Before leaving conventional radio telephony I should mention fraud. As telephone folks were well acquainted with landline toll fraud, begun in earnest in the late 1960s, so they were aware of wireless fraud. Here's a summary from a 1985 article in Personal Communications Technology Magazine: "The earliest form of mobile telephony, unsquelched manual Mobile Telephone Service (MTS), was vulnerable to interception and eavesdropping. To place a call, the user listened for a free channel. When he found one, he would key his microphone to for service: 'Operator, this is Mobile 1234; may I please have 555-7890.' The operator knew to submit a billing ticket for account number 1234 to pay for the call. So did anybody else listening to the channel--hence the potential for spoofing and fraud.
Squelched channel MTS hid the problem only slightly because users ordinarily didn't overhear channels being used by other parties.
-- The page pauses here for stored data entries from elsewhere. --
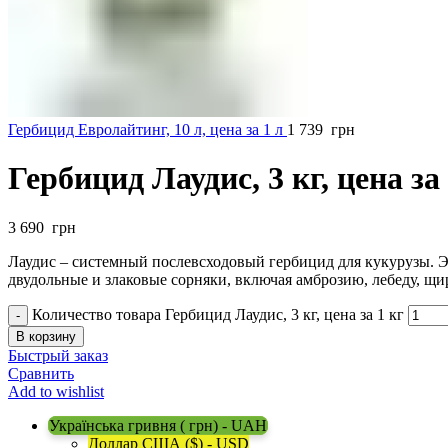
Гербицид Евролайтинг, 10 л, цена за 1 л
1 739
грн
Гербицид Лаудис, 3 кг, цена за
3 690
грн
Лаудис – системный послевсходовый гербицид для кукурузы. 
двудольные и злаковые сорняки, включая амброзию, лебеду, щ
Количество товара Гербицид Лаудис, 3 кг, цена за 1 кг
В корзину
Быстрый заказ
Сравнить
Add to wishlist
Українська гривня ( грн) - UAH
Доллар США ($) - USD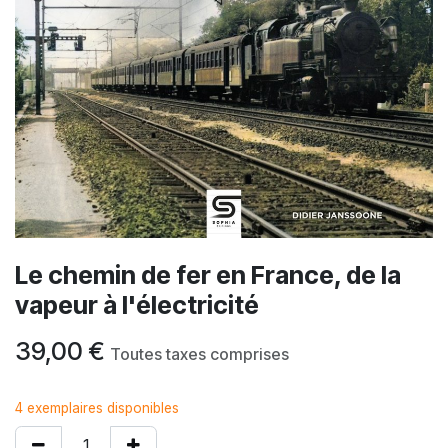
Le chemin de fer en France, de la
vapeur à l'électricité
39,00
€
Toutes taxes comprises
4 exemplaires disponibles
Fraud was still easy for those who turned off the squelch long enough to overhear account numbers.
Direct-dial mobile telephone services such as Improved Mobile Telephone Service (IMTS) obscured the problem a bit more because subscriber identification was made automatically rather than by spoken exchange between caller and operator. Each time a user originated a call, the mobile telephone transmitted its identification number to the serving base station using some form of Audio Frequency Shift Keying (AFSK), which was not so easy for eavesdroppers to understand.
Committing fraud under IMTS required modification of the mobile--restrapping of jumpers in the radio unit, or operating magic keyboard combinations in later units--to reprogram the unit to transmit an unauthorized identification number. Some mobile control heads even had convenient thumb wheel switches installed on them to facilitate easy and frequent ANI (Automatic Number Identification) changes."